Phase 1-a: framework establishment

Phase 1-a aimed to synthesize a theoretical framework that could be applied to the current research context (the use of gamified EFL tools in secondary schools in China). We used grounded theory techniques to group the TAM-expanding factors into constructs and sub-constructs, with each factor considered as a code (as shown in Table 2). The results of this process are presented in Table 3, and the detailed process is explained in the previous section.

Phase 1-b: framework confirmation

Phase 1-b involved an expert interview with two experts who were chosen based on their publications in the gamification area. The two experts were provided with a briefing on the definition of related terms, the current research context, the research scope, the proposed theoretical framework, and the explanation of each construct in the framework. The two experts were expected to comment on the framework structure, as well as the drafted survey items.

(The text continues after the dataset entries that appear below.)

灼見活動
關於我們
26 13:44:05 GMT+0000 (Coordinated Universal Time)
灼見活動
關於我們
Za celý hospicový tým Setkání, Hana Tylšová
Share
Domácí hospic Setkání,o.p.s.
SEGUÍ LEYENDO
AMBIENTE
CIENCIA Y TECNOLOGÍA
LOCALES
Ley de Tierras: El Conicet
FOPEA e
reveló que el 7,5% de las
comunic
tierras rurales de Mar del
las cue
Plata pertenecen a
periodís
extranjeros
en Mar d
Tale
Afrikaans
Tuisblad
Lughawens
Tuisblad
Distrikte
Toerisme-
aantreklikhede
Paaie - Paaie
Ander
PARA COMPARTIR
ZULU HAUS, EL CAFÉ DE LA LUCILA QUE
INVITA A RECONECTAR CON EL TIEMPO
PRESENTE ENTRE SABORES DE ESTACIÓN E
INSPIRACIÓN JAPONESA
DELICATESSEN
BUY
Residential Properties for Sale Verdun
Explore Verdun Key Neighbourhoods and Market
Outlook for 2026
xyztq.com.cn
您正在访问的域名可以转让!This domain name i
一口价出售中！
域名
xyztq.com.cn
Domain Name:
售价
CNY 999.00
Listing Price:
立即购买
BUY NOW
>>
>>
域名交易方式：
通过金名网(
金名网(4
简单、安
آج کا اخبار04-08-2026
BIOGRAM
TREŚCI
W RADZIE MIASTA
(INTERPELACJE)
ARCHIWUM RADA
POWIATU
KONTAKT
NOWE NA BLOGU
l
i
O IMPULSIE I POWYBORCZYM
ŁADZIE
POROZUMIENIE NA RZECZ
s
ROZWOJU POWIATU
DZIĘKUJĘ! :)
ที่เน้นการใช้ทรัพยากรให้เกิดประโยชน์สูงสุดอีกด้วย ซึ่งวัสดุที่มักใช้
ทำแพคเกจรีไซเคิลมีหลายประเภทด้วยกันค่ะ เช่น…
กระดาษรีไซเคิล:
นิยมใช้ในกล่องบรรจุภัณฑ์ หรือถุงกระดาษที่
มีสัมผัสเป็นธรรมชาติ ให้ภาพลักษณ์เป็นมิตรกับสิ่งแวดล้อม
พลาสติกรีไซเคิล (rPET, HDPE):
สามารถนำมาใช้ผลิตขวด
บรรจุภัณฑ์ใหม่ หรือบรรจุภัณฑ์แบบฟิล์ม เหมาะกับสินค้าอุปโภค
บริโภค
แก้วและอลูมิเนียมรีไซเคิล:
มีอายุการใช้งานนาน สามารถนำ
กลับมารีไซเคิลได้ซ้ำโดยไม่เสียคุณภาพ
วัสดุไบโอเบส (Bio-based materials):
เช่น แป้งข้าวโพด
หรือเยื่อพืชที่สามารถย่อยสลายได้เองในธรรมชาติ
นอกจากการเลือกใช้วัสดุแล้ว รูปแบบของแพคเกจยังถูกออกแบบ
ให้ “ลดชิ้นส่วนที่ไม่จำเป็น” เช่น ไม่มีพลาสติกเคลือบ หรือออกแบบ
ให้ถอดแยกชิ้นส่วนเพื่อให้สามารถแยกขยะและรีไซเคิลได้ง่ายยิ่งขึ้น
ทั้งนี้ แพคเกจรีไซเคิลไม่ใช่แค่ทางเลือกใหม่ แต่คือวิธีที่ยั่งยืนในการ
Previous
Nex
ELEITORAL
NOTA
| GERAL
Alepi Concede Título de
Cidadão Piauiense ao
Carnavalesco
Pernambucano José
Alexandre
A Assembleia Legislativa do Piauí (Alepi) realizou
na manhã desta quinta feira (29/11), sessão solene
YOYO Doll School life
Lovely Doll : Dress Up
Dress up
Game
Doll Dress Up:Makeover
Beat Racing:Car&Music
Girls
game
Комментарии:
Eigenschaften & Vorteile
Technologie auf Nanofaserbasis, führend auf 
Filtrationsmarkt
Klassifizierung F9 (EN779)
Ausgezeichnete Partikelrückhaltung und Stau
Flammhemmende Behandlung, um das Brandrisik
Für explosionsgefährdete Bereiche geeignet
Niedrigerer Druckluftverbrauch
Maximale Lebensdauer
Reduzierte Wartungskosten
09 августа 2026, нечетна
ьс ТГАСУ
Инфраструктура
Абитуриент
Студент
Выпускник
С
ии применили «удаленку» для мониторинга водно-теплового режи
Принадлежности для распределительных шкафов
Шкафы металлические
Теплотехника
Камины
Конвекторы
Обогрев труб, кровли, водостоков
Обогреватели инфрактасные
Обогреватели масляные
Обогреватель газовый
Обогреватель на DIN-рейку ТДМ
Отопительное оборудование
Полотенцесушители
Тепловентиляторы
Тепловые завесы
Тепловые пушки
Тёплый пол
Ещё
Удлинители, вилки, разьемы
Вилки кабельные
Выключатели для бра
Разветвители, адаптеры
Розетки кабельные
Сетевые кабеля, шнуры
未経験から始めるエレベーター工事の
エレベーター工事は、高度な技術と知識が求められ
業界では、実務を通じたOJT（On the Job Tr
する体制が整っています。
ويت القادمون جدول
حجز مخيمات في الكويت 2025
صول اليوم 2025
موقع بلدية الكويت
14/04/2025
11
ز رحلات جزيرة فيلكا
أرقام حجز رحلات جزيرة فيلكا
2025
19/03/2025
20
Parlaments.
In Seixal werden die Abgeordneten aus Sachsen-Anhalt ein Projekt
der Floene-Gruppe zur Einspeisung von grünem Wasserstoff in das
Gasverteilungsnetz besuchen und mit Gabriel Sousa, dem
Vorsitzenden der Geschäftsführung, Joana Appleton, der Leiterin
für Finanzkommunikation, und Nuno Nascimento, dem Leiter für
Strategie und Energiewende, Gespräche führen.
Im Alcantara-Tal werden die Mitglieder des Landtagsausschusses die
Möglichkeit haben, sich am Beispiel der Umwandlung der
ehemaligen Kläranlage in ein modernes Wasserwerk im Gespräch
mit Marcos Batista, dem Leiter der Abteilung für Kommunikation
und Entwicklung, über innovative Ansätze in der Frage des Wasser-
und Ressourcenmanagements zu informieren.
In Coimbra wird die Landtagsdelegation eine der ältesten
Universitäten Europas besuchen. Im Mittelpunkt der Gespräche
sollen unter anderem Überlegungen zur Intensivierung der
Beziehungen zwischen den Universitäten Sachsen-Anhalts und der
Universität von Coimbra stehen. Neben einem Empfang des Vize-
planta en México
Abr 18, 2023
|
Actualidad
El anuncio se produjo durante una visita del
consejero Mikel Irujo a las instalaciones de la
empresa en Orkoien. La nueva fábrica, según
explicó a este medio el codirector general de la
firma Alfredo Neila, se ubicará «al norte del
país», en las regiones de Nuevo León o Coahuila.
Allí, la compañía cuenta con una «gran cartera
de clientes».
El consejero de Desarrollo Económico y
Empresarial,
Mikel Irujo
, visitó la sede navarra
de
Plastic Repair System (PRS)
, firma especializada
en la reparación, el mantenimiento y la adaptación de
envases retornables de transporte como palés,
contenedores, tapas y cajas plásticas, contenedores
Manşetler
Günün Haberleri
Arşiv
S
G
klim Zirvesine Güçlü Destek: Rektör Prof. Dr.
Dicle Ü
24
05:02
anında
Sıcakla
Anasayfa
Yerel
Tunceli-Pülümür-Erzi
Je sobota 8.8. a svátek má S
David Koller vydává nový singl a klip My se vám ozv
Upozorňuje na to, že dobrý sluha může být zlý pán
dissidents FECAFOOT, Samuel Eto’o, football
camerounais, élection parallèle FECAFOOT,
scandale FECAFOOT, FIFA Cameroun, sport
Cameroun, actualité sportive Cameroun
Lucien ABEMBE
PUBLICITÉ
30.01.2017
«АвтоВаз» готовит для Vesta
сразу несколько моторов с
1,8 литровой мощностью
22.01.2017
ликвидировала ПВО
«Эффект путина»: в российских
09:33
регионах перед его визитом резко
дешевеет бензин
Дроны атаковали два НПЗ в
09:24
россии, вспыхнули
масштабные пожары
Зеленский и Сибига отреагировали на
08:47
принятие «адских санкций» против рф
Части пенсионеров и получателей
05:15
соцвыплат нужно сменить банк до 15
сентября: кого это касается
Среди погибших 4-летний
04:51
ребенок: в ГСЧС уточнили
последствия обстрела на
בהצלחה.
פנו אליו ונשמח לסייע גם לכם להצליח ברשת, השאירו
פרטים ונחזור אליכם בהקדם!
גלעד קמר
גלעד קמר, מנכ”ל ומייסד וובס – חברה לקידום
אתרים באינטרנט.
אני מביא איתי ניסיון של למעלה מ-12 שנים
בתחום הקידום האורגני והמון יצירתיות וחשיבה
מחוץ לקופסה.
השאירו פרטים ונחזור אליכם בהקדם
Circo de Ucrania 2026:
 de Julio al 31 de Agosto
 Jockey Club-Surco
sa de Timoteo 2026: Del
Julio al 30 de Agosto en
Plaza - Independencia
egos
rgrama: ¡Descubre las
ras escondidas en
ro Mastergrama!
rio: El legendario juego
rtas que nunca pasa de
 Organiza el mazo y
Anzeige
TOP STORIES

Phase 2-a: survey development-item generation

Item generation of the current study was mainly based on interview responses of the secondary-school teachers in China. We conducted a large-scale email interview that involved 347 participants, followed by 14 face-to-face semi-structured interviews. The same with a previous study by Luo et al. (2021), the email interview responses help “gather a large amount of key concepts”, and the face-to-face interviews help “reveal in-depth opinions and comments” (p. 6344). Participants of the two rounds of interview were asked the same questions regarding their experience, perceived benefits, perceived disadvantages, and their general comments towards the use of gamified learning tools in secondary schools. We then paraphrased the interview responses to elaborate the framework. For instance, the framework’s factor “relatedness” was expanded to full sentences like “the content provided by the gamified tool is relevant in my EFL teaching” and “the gamified tool would fit the current EFL curriculum”.

Phase 2-b: survey development-item modification and confirmation

After drafted the survey based on the framework and the collected interview responses, we modified the survey items by customizing them into the current research context (gamified EFL learning in secondary schools). The revised survey items were confirmed with the two experts in Phase 1-b. The two experts checked the items including whether the items are vague, whether the wording is adequate, whether the items pose two questions at the same time, whether the items use adverbs excessively, whether the items are easy to read for the audience, and whether the items are conceptual relevant in terms of gamified learning (da Silva Brito et al., 2018; Jackson & Marsh, 1996; Younas & Porr, 2018).

Phase 3: scale evaluation

Phase 3 was a large-scale survey study, which involved 512 secondary school teachers in China. The sample size was determined following the suggestion of Comrey (1973) (a sample size of 100 is poor, 200 fair, 300 good, and 500 very good). We followed the scale validation process proposed by DeVellis (2003), as detailed in the section of Findings.

Participants, data collection, and ethics considerations

During the framework establishment (Phrase 1), the participants were two experts in the field, who were expected to provide professional comments on the framework.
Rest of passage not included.